TASK PROMPT:
There is one span to output from the data below: the lines starting at the line with "яркой речи Стефановича" and ending at the line with "можно было пользоваться". Output it exactly, ends included, nothing more.

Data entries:

*** Begin section ***

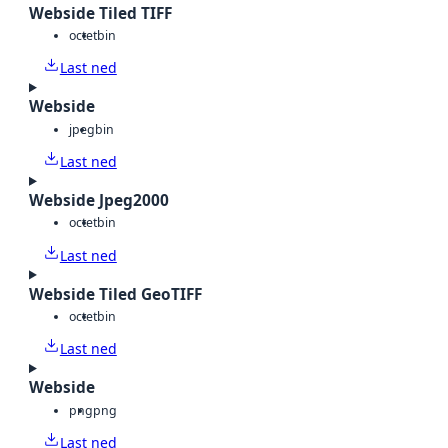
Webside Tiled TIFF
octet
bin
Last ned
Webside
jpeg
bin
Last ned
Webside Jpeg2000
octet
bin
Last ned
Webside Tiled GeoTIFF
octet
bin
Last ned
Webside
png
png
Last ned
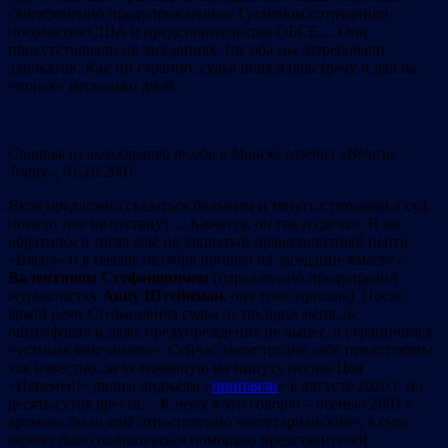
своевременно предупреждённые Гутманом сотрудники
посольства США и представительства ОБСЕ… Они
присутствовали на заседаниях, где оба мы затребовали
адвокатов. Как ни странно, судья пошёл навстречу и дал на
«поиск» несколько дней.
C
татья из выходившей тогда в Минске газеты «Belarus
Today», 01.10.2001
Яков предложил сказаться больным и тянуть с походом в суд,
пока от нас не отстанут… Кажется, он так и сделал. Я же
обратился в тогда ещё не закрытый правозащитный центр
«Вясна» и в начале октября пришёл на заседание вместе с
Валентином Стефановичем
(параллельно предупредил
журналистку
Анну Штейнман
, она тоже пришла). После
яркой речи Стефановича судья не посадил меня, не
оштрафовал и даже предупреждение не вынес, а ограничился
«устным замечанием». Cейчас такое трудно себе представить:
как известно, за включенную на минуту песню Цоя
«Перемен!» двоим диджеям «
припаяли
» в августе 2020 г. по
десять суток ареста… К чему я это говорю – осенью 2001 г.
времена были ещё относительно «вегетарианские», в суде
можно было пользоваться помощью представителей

*** End section ***
*** Begin section ***

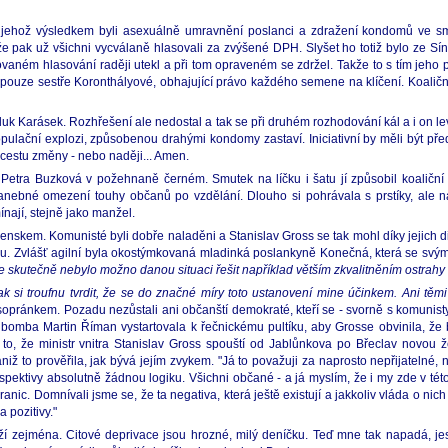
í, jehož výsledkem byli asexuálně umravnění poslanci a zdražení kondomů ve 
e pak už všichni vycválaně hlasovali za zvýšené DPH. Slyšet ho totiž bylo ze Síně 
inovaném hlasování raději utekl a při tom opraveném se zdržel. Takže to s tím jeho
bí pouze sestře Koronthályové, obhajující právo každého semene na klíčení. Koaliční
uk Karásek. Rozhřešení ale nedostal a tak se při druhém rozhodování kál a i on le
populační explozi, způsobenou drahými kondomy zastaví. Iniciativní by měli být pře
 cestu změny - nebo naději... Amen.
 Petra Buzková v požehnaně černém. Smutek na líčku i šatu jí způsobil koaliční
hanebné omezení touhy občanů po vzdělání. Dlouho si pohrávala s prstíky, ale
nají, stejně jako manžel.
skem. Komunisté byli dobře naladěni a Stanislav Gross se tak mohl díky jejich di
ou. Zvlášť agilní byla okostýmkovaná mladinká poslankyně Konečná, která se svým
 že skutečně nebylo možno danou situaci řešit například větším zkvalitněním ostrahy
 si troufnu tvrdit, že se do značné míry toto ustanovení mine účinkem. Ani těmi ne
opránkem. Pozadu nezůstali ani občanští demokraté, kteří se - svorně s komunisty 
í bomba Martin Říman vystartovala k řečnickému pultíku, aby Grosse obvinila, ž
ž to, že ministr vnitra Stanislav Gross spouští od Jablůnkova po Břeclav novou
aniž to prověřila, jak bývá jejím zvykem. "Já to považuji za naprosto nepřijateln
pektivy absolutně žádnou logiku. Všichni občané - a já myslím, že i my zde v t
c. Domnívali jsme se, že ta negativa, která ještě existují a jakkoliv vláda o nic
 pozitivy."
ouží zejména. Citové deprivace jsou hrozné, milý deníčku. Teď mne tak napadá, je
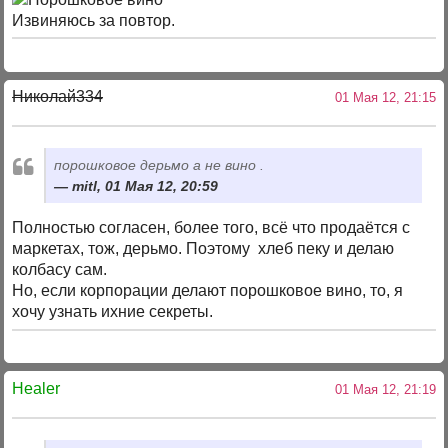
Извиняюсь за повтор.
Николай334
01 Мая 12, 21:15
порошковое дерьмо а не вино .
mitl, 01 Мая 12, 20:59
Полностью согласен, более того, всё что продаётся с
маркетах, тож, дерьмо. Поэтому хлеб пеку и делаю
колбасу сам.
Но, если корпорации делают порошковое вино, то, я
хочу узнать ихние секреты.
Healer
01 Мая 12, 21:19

*** End section ***
*** Begin section ***

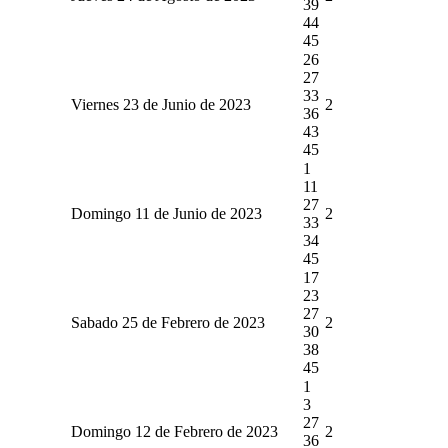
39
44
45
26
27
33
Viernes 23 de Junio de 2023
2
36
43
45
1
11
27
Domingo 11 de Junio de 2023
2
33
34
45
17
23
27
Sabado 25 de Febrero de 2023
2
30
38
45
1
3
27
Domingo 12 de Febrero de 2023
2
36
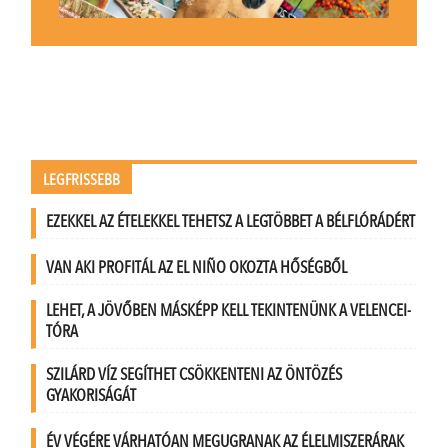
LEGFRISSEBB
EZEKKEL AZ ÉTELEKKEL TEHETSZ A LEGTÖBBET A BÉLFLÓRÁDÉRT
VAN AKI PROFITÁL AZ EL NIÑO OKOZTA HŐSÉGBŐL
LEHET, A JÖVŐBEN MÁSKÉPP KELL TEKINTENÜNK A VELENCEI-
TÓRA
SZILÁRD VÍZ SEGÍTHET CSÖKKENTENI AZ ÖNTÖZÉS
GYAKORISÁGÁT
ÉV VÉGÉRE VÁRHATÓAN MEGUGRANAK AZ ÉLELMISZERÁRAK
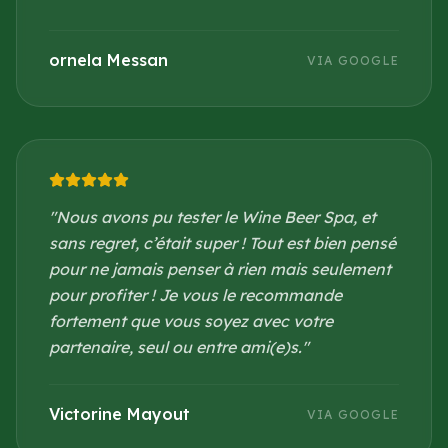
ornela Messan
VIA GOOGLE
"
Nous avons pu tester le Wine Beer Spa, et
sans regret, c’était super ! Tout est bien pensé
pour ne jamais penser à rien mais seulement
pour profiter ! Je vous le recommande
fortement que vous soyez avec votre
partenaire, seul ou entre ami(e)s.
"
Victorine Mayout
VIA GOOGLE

*** End section ***

ANSWER SPACE:
яркой речи Стефановича судья не посадил меня, не
оштрафовал и даже предупреждение не вынес, а ограничился
«устным замечанием». Cейчас такое трудно себе представить:
как известно, за включенную на минуту песню Цоя
«Перемен!» двоим диджеям «
припаяли
» в августе 2020 г. по
десять суток ареста… К чему я это говорю – осенью 2001 г.
времена были ещё относительно «вегетарианские», в суде
можно было пользоваться помощью представителей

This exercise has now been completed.